GoBigEd

Tuesday, August 31, 2004


HOW ARLINGTON NURTURES YOUNG WRITERS

The eastern Nebraska town of Arlington is celebrating this week. Their students posted top scores on the statewide writing assessment of the Nebraska Department of Education. It was Page One news of the Arlington Citizen, and superintendent Steve Schneider said school staff members are “ecstatic.”

Overall, 96 percent of Arlington’s students met or exceeded the standards for writing devised by the state to measure individual student writing effectiveness.

In Arlington, 93.75 percent of the fourth-graders matched or beat state standards. Among eighth-graders, 95.92 percent did it, and 98.48 percent of the 11th graders met the mark.

The scores were dramatically better than in 2001, when they ranged in the 70th percentiles in Arlington, according to the newspaper.

How did this turnaround occur? Did they spend an enormous amount of money? Hire a busload of new teachers? Get everybody and their dog a laptop?
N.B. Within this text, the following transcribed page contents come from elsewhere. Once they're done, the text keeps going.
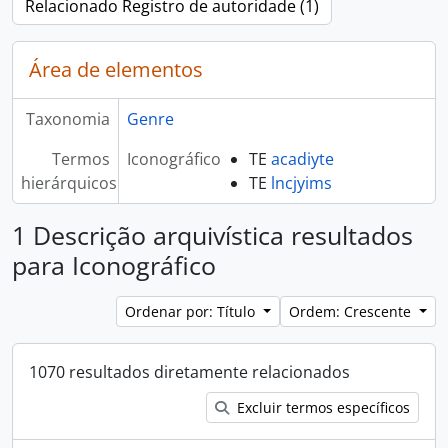
Relacionado Registro de autoridade (1)
Área de elementos
Taxonomia
Genre
Termos
Iconográfico
TE
acadiyte
hierárquicos
TE
lncjyims
1 Descrição arquivística resultados
para Iconográfico
Ordenar por: Título
Ordem: Crescente
1070 resultados diretamente relacionados
Excluir termos específicos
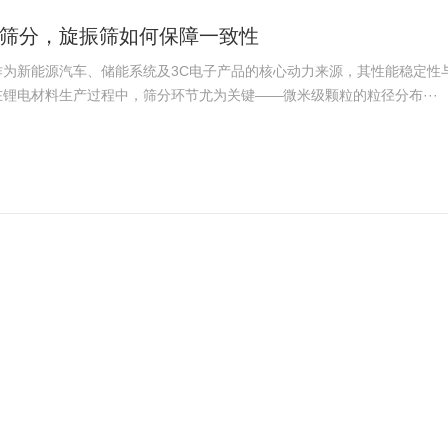
筛分，旋振筛如何保障一致性
作为新能源汽车、储能系统及3C电子产品的核心动力来源，其性能稳定性
锂电材料生产过程中，筛分环节尤为关键——微米级颗粒的粒径分布···
陶瓷原料除杂中的实际应用
过程中，原料的纯净度直接关系到*终产品的质量稳定性与外观表现。高岭
片、砂粒及细小杂质，若未经有效分离，不仅易导致坯体出现黑点、···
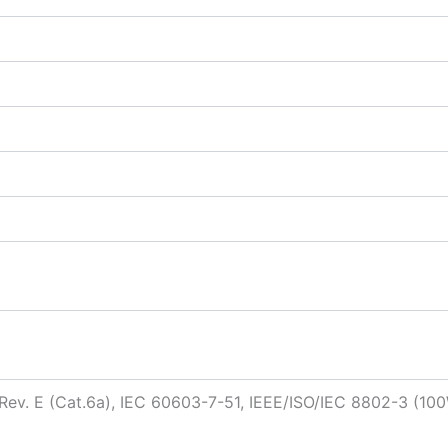
Rev. E (Cat.6a), IEC 60603-7-51, IEEE/ISO/IEC 8802-3 (100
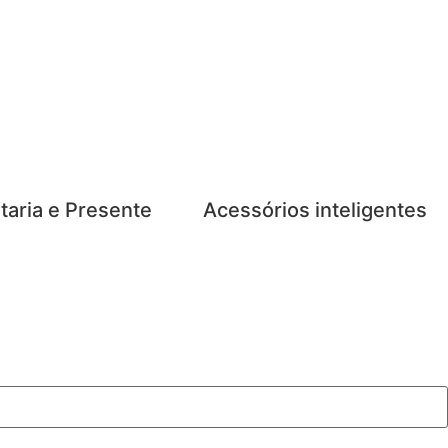
taria e Presente
Acessórios inteligentes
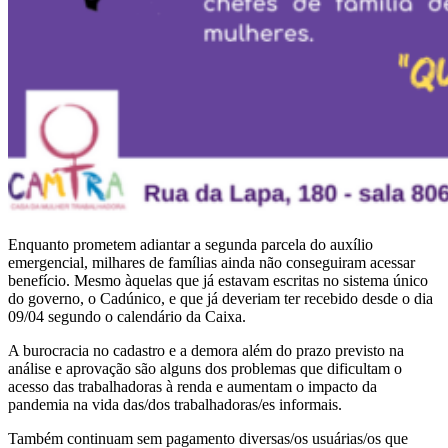
Enquanto prometem adiantar a segunda parcela do auxílio
emergencial, milhares de famílias ainda não conseguiram acessar
benefício. Mesmo àquelas que já estavam escritas no sistema único
do governo, o Cadúnico, e que já deveriam ter recebido desde o dia
09/04 segundo o calendário da Caixa.
A burocracia no cadastro e a demora além do prazo previsto na
análise e aprovação são alguns dos problemas que dificultam o
acesso das trab
alhadoras à renda e aumentam o impacto da
pandemia na vida das/dos trabalhadoras/es informais.
Também continuam sem pagamento diversas/os usuárias/os que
No! Arlington simply emphasized good writing across the curriculum, not just in English class; instituted the DEAR program (Drop Everything and Read), and placed written schoolwork in the hallways for all students to read. The last idea, incidentally, was the students’ idea, school staffers said.

The success just proves once again that more money doesn’t produce better academics. In fact, the old-fashioned, inexpensive, common-sense methods give kids what they need, and produce the kinds of results that are making Arlington hold its head high.